For my final paper in a course I'm taking on Practical Ethics, I'm
reviewing John Goodlad's (et al's) _The Moral Dimensions of Teaching_. For
the most part, it's been typically erudite, and occasionally even relevant.
As an example of one of the more interesting bits, I encountered the most
amazing thing yesterday. How many of you have ever heard of something
called "the Eight-Year Study," or the group of "the Thirty Schools"
associated with it? Apparently, back in the 30s and early 40s a group of
(initially a couple hundred, eventually thousands of) educators was
involved in the most sustained effort of educational reform ever undertaken
in this country" (well, excepting Sudbury, I suppose :). Three hundred
colleges agreed to waive their standard entrance requirements for the Group
of 30 schools, to free them to engage in bottom-line revision of their
structure and curriculum. The schools represented a range of demographic
and structural variations. And the entire project paid for itself, with
considerable donations of time and money (Carnegie helped support the
evaluation and organization, but none of the schools received any extra
financial assistance). I have to say, some of the statements of and about
this group sound eerily Sudbury-esque. Try these on for size...

[In a traditional setting,] "the fit between school and the needs of those
it putatively serves becomes increasingly awkward"

"School life and teaching should conform to what is now known about the
ways in which human beings learn and grow"

"The American high school should re-discover its chief reason for existence"

"Students from the experimental schools did as well as their counterparts
from the control schools on traditional tests but exceeded them in areas
requiring problem-solving skills, creativity, and other abilities...the
more experimental the school, the more radical the reconstruction, the more
pronounced the differences in favor of the experimental group."

"Each pupil, of course, makes the decision as to what will be learned"

"Students had to have a role in deciding what would be learned, how, and in
what sequence. They make such decisions anyway. What is the alternative
to ignoring their moral agency?"

"Purpose for the Thirty Schools was twofold: first, teaching democracy as
a way of life and, second, meeting the needs of adolescents"

"If little sovereignties such as schools and school systems are to nurture
and reward democratic individuality, they must themselves be disciplined by
democratic ideals and the methods that flow from them...This is what
happened in the Eight-Year Study.

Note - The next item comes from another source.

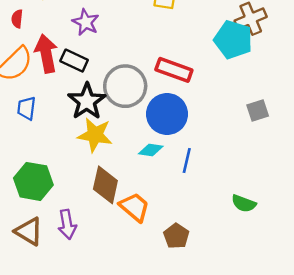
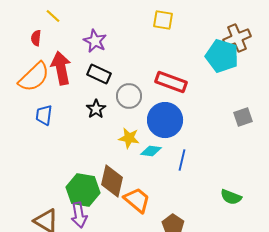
black rectangle: (74, 61) -> (99, 74), moved
gray circle: (125, 86) -> (129, 96), size x0.7
black star: (87, 101) -> (96, 109), size x0.6
yellow star: (95, 135) -> (129, 138), moved, size x0.7
green hexagon: (33, 181) -> (83, 190), moved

Moral individuality was secured through
collective provision and action"

"Voluntarism suffused the enterprise. The Thirty Schools chose to
participate...Government, at any level, was conspicuous by its absence"

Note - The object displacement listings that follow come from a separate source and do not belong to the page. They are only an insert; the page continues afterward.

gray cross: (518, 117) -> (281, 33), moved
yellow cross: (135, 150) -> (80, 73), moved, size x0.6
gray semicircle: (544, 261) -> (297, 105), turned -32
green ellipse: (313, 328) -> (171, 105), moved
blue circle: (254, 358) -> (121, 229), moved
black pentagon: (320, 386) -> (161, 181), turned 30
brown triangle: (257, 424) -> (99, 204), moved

"With every advance will come a corresponding increase in the sense of
freedom and release -- freedom to think and do; release of all one's
energies and capacities"

"The purposes of the school cannot be determined apart from the purposes of
the society which maintains the school...the life values which the people
prize. As a nation we have been striving always for those values which
constitute the American way of life"

"What changes in young people are desired? Those which lead us in the
direction of democratic living"

Sadly, this effort seems to have faded well into the background of
educational debate (I certainly never heard of this venture before
yesterday). On the other hand, the Sudbury literature I've read leads me to
see it as full of echoes and extensions of some of these same sentiments.
I suppose that in the arena of education reform, the former history teacher
in me just wishes we could do a better job of learning from our past.